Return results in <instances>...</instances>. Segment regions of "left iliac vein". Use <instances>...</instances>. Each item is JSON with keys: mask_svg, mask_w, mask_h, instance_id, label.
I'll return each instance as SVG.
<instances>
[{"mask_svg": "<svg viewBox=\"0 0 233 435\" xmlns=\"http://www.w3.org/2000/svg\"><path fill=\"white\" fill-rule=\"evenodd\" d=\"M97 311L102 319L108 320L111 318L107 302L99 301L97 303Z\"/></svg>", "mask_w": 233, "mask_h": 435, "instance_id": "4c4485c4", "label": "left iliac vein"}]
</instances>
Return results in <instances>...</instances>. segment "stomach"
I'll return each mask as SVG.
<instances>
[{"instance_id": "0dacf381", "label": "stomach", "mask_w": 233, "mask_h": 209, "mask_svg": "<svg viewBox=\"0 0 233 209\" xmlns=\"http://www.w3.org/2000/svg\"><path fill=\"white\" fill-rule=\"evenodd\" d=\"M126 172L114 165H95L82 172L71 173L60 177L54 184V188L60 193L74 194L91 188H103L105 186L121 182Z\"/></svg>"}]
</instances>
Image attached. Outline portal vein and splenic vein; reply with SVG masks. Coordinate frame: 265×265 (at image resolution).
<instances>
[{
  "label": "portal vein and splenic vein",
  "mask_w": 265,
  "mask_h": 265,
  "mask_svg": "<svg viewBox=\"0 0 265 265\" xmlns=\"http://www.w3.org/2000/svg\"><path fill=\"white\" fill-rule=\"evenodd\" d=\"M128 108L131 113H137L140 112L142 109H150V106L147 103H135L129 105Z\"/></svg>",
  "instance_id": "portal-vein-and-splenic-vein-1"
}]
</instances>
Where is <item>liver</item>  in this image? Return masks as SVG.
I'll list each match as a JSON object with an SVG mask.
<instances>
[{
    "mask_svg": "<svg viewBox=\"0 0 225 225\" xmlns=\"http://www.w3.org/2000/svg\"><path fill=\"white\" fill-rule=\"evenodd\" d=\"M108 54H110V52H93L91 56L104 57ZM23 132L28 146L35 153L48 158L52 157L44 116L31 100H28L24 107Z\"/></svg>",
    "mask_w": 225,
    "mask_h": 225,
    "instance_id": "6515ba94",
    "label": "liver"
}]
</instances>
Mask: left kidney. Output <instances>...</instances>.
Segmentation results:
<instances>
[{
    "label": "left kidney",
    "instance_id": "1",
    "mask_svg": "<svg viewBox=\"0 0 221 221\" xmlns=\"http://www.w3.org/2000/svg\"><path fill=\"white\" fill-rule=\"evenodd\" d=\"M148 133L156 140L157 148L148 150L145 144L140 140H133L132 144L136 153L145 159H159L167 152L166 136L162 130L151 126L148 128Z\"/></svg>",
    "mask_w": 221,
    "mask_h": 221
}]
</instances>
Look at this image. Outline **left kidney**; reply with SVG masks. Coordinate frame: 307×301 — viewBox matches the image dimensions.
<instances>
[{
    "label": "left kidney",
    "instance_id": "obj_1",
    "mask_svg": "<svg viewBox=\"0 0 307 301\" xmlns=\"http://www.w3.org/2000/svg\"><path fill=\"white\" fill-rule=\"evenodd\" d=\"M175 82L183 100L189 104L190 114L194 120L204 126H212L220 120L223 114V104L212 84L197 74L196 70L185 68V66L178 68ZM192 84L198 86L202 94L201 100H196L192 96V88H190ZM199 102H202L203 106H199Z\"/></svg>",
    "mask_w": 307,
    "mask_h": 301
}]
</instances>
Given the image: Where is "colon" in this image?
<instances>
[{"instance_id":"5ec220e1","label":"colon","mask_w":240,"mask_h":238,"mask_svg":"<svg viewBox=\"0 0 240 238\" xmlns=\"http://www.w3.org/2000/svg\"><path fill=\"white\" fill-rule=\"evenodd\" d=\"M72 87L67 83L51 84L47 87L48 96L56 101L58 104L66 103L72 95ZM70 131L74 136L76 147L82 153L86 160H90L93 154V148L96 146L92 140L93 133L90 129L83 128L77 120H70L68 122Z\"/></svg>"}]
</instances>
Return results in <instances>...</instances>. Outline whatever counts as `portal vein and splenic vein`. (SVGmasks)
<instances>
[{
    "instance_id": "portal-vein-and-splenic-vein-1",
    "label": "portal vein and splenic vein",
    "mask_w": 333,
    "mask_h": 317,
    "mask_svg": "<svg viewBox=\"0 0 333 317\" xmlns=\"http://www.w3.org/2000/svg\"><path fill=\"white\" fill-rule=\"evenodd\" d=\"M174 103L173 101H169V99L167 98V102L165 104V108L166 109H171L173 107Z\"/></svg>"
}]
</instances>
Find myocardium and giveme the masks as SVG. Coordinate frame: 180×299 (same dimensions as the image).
---+---
• Task objective: Give again the closing portion of the entries, from the line with "Look at this" through the last line. Keep it exact and add nothing.

• Output of the task:
Look at this image. Outline **left kidney**; reply with SVG masks. Coordinate frame: 307×301 — viewBox matches the image dimensions.
<instances>
[{
    "label": "left kidney",
    "instance_id": "obj_1",
    "mask_svg": "<svg viewBox=\"0 0 307 301\" xmlns=\"http://www.w3.org/2000/svg\"><path fill=\"white\" fill-rule=\"evenodd\" d=\"M175 82L183 100L189 104L190 114L194 120L204 126H212L220 120L223 114V104L212 84L197 74L196 70L185 68V66L178 68ZM192 84L198 86L202 94L201 100H196L192 96V88H190ZM199 102H202L203 106H199Z\"/></svg>",
    "mask_w": 307,
    "mask_h": 301
}]
</instances>
Given the image: Where is "colon" in this image?
<instances>
[{"instance_id":"5ec220e1","label":"colon","mask_w":240,"mask_h":238,"mask_svg":"<svg viewBox=\"0 0 240 238\" xmlns=\"http://www.w3.org/2000/svg\"><path fill=\"white\" fill-rule=\"evenodd\" d=\"M72 87L67 83L51 84L47 87L48 96L56 101L58 104L66 103L72 95ZM70 131L74 136L76 147L82 153L86 160H90L93 154V148L96 146L92 140L93 133L90 129L83 128L77 120H70L68 122Z\"/></svg>"}]
</instances>
Return results in <instances>...</instances>. Outline whatever counts as `portal vein and splenic vein`. (SVGmasks)
<instances>
[{
    "instance_id": "portal-vein-and-splenic-vein-1",
    "label": "portal vein and splenic vein",
    "mask_w": 333,
    "mask_h": 317,
    "mask_svg": "<svg viewBox=\"0 0 333 317\" xmlns=\"http://www.w3.org/2000/svg\"><path fill=\"white\" fill-rule=\"evenodd\" d=\"M174 103L173 101H169V99L167 98V102L165 104V108L166 109H171L173 107Z\"/></svg>"
}]
</instances>
Find myocardium and giveme the masks as SVG. Coordinate frame: 180×299 (same dimensions as the image).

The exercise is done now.